- Supreme Court of the United States

Argued March 1, 2023 Decided April 18, 2023
- Full case name: New York v. New Jersey
- Docket no.: 22O156
- Citations: 598 U.S. 218 (more)
- Argument: Oral argument
- Opinion announcement: Opinion announcement

Holding
- New Jersey has the unilateral right to withdraw from the Waterfront Commission of New York Harbor.

Court membership
- Chief Justice John Roberts Associate Justices Clarence Thomas · Samuel Alito Sonia Sotomayor · Elena Kagan Neil Gorsuch · Brett Kavanaugh Amy Coney Barrett · Ketanji Brown Jackson

Case opinion
- Majority: Kavanaugh, joined by unanimous

Laws applied
- Compact Clause

= New York v. New Jersey =

New York v. New Jersey, 598 U.S. 218 (2023), is a United States Supreme Court case in which the Court held that New Jersey had the right to unilaterally withdraw from the Waterfront Commission of New York Harbor.

== Background ==

In 1953, New York and New Jersey entered a compact establishing the Waterfront Commission of New York Harbor, a bistate commission for regulating and enforcing the law in the Port of New York and New Jersey shared by the states. For approximately 60 years, the states collaborated through the commission to combat lawlessness and disinfect the port of charlatans and malign opportunists. However, by the 2010s, New Jersey lost interest in continued participation in the commission, as it became irrelevant and costly in their view. In 2018, the New Jersey Legislature passed, and Governor of New Jersey Chris Christie subsequently signed, legislation authorizing the state's withdrawal from the commission. New York moved to enjoin the withdrawal, arguing that New Jersey could not unilaterally withdraw from the compact. The Supreme Court temporarily enjoined the withdrawal, and exercised its original jurisdiction to adjudicate the case.

== Supreme Court ==
In a unanimous decision, Justice Kavanaugh delivered the opinion of the Court, holding that New Jersey had the right to unilaterally withdraw from the compact. Two important principles underlay the Court's decision: (1) Interstate compacts are viewed as contracts, and are interpreted using the procedures thereof. (2) Waiver of sovereign immunity should not be treated lightly, and any expansion of such waiver must be undertaken diligently and meticulously.
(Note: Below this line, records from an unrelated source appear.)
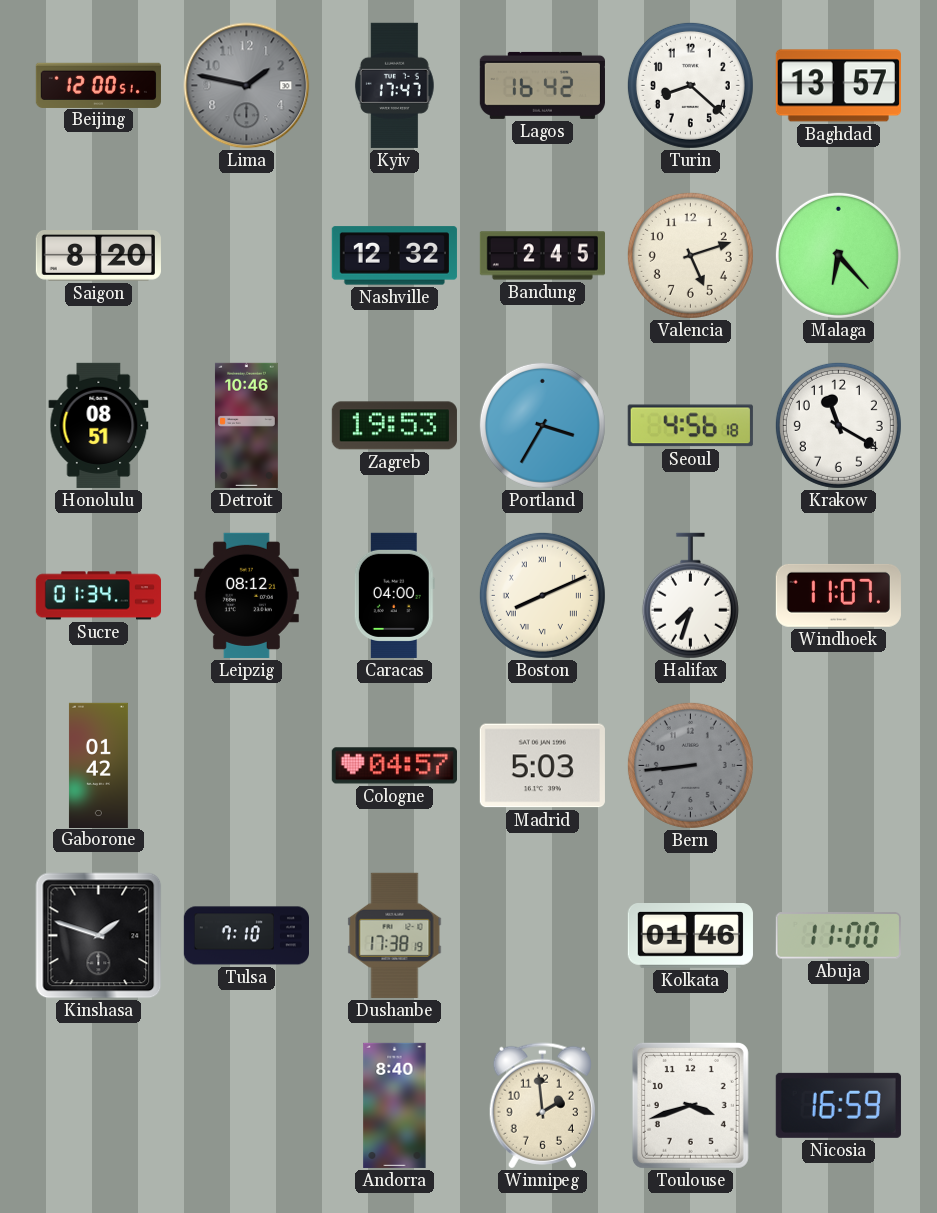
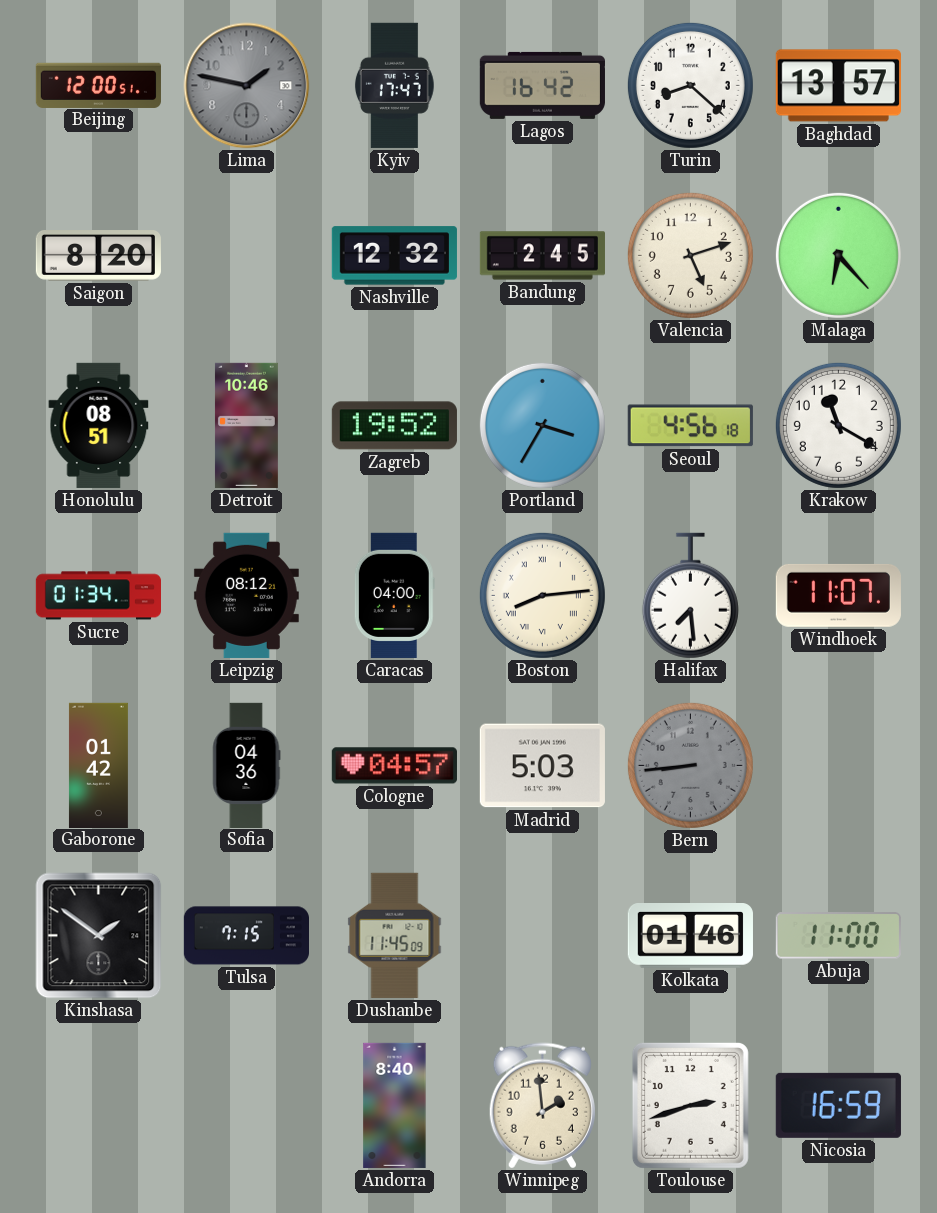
Zagreb: 19:53 -> 19:52
Boston: 8:11 -> 8:14
Halifax: 7:33 -> 7:29
Sofia: none -> 04:36
Kinshasa: 1:48 -> 1:51
Tulsa: 7:10 -> 7:15
Dushanbe: 17:38 -> 11:45
Toulouse: 3:42 -> 2:42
The first principle establishes the framework for interpreting the compact. Absent express instructions, contracts may be terminated by any party at any time the party sees fit. Thus, given the compact's silence regarding unilateral withdrawal, a state may unilaterally withdraw from an interstate compact. State sovereignty principles, which look askance at any diminishment of state self-governance, support this conclusion.
However, the Court maintained that some compacts are not subject to the same analysis, for example, compacts conveying property interests, compacts not indefinite in their validity, or compacts with express instructions as to withdrawal. As the Court explained, the circumstances of such compacts suggest or directly express the intent of the party, and thus, in those cases, the parties’ intent should control.